5.2. Following the decision cited supra, the Andhra Pradesh High Court in CIT vs. Chitra Kalapana (1988) 67 CTR (AP) 215 : (1988) 169 ITR 678 (AP) held as under. “Sec. 40(b) of the IT Act, 1961, corresponds to s. 10(4)(b) of the Indian IT Act, 1922. Sec. 10(4) (b) was incorporated in the 1922 Act in the year 1939. The legislative history is sufficient to indicate that the provisions contained in s. 40(b) of the Act are intended to prevent the siphoning off the firm’s income to partners in order to reduce the tax liability in the hands of the firm. Income earned by the firm can be diverted into partners’ hands by making payments on account of salary, bonus, interest, commission and other remuneration. Sec. 40(b) of the Act takes care of such attempts to avoid tax by making impermissible the deductions claimed by the firm as payments to partners on account of salary, bonus, interest, commission or remuneration, wherever a partner is under a legal obligation to provide his services or capital and yet charges a quid pro quo for such services or capital. Such payment made cannot be allowed while computing the firm’s income because of s. 40(b). Where, however, a partner is under no legal obligation to provide any particular service or involve himself in any particular activity, the payment made to him as a quid pro quo for such services and activities would not fall under s. 40(b) of the Act. In other words, such a payment is a permissible deduction while computing the income of the firm.”
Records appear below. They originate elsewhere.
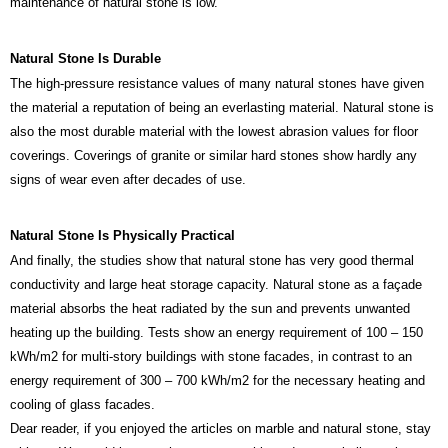
maintenance of natural stone is low.
Natural Stone Is Durable
The high-pressure resistance values of many natural stones have given
the material a reputation of being an everlasting material. Natural stone is
also the most durable material with the lowest abrasion values for floor
coverings. Coverings of granite or similar hard stones show hardly any
signs of wear even after decades of use.
Natural Stone Is Physically Practical
And finally, the studies show that natural stone has very good thermal
conductivity and large heat storage capacity. Natural stone as a façade
material absorbs the heat radiated by the sun and prevents unwanted
heating up the building. Tests show an energy requirement of 100 – 150
kWh/m2 for multi-story buildings with stone facades, in contrast to an
energy requirement of 300 – 700 kWh/m2 for the necessary heating and
cooling of glass facades.
Dear reader, if you enjoyed the articles on marble and natural stone, stay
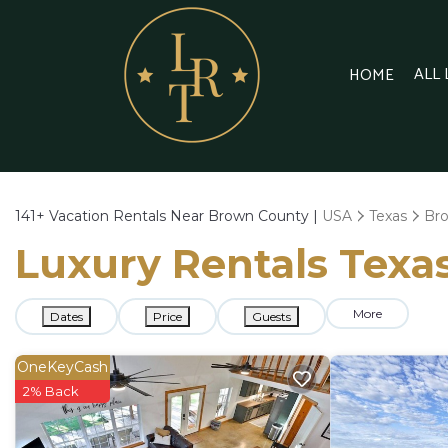
ALL
HOME
141+
Vacation Rentals Near Brown County |
USA
Texas
Br
Luxury Rentals Texas
More
Dates
Price
Guests
OneKeyCash
2% Back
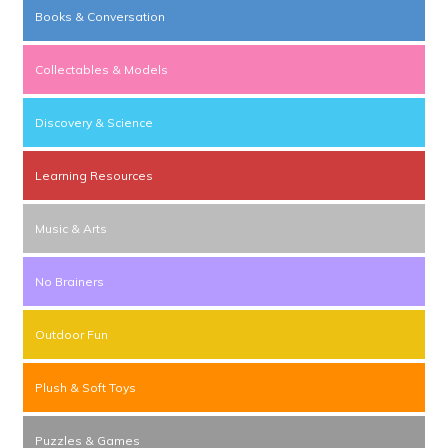
Books & Conversation
Collectables & Models
Discovery & Science
Learning Resources
Music & Arts
No Brainers
Outdoor Fun
Plush & Soft Toys
Puzzles & Games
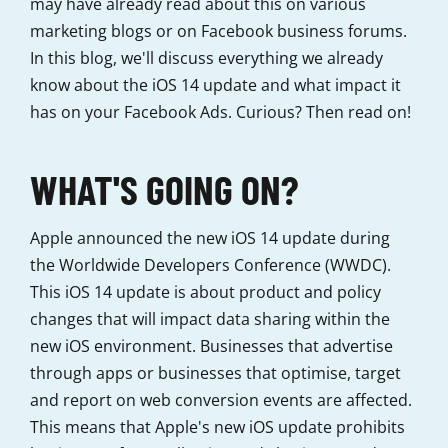
may have already read about this on various
marketing blogs or on Facebook business forums.
In this blog, we'll discuss everything we already
know about the iOS 14 update and what impact it
has on your Facebook Ads. Curious? Then read on!
WHAT'S GOING ON?
Apple announced the new iOS 14 update during
the Worldwide Developers Conference (WWDC).
This iOS 14 update is about product and policy
changes that will impact data sharing within the
new iOS environment. Businesses that advertise
through apps or businesses that optimise, target
and report on web conversion events are affected.
This means that Apple's new iOS update prohibits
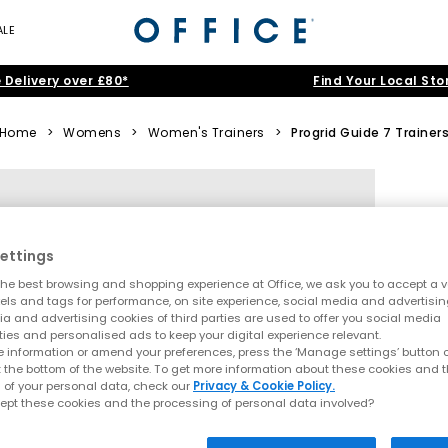
ALE
 Delivery over £80*
Find Your Local Sto
Home
>
Womens
>
Women's Trainers
>
Progrid Guide 7 Trainer
ettings
he best browsing and shopping experience at Office, we ask you to accept a va
xels and tags for performance, on site experience, social media and advertisi
a and advertising cookies of third parties are used to offer you social media
ties and personalised ads to keep your digital experience relevant.
 information or amend your preferences, press the ‘Manage settings’ button or
t the bottom of the website. To get more information about these cookies and 
 of your personal data, check our
Privacy & Cookie Policy.
ept these cookies and the processing of personal data involved?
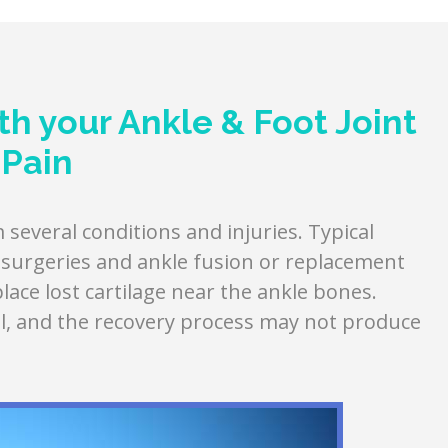
h your Ankle & Foot Joint
Pain
several conditions and injuries. Typical
e surgeries and ankle fusion or replacement
ace lost cartilage near the ankle bones.
l, and the recovery process may not produce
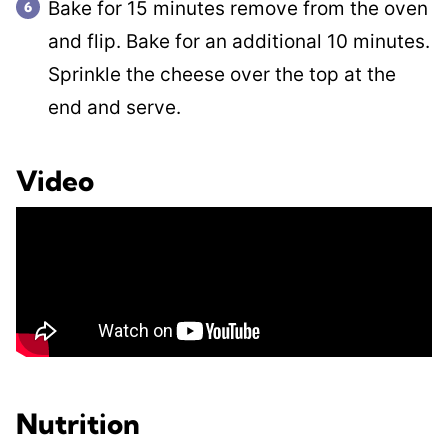
Bake for 15 minutes remove from the oven
and flip. Bake for an additional 10 minutes.
Sprinkle the cheese over the top at the
end and serve.
Video
Nutrition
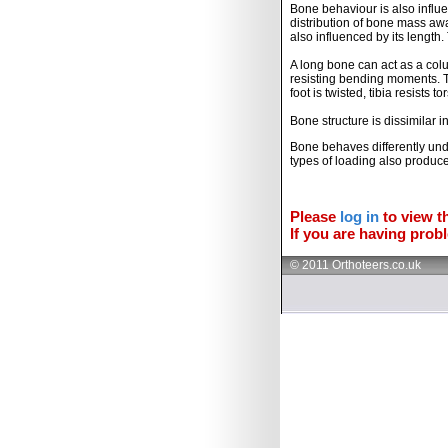
Bone behaviour is also influ
distribution of bone mass awa
also influenced by its length
A long bone can act as a colu
resisting bending moments. T
foot is twisted, tibia resists to
Bone structure is dissimilar i
Bone behaves differently unde
types of loading also produces
Please
log in
to view th
If you are having probl
© 2011 Orthoteers.co.uk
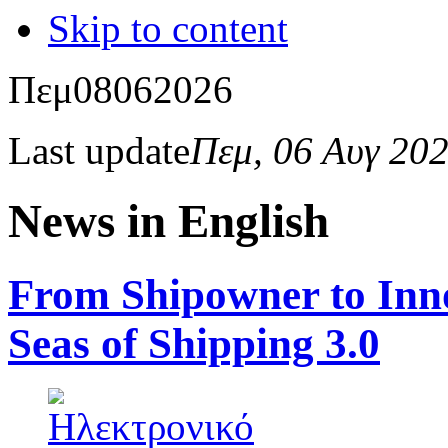
Skip to content
Πεμ
08
06
2026
Last update
Πεμ, 06 Αυγ 20
News in English
From Shipowner to Inno
Seas of Shipping 3.0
6. On the facts of the case, it was found that payments were not in their capacity as partners, but were made for the specific services rendered by them. Applying the ratio laid down in the aforesaid decisions, we have no hesitation to uphold the order of the Tribunal in holding that the payments made to the partners, by the assessee firm, cannot be disallowed under s. 40(b) of the Act. Accordingly, the question of law is answered in the affirmative and against the Revenue. The appeal is dismissed.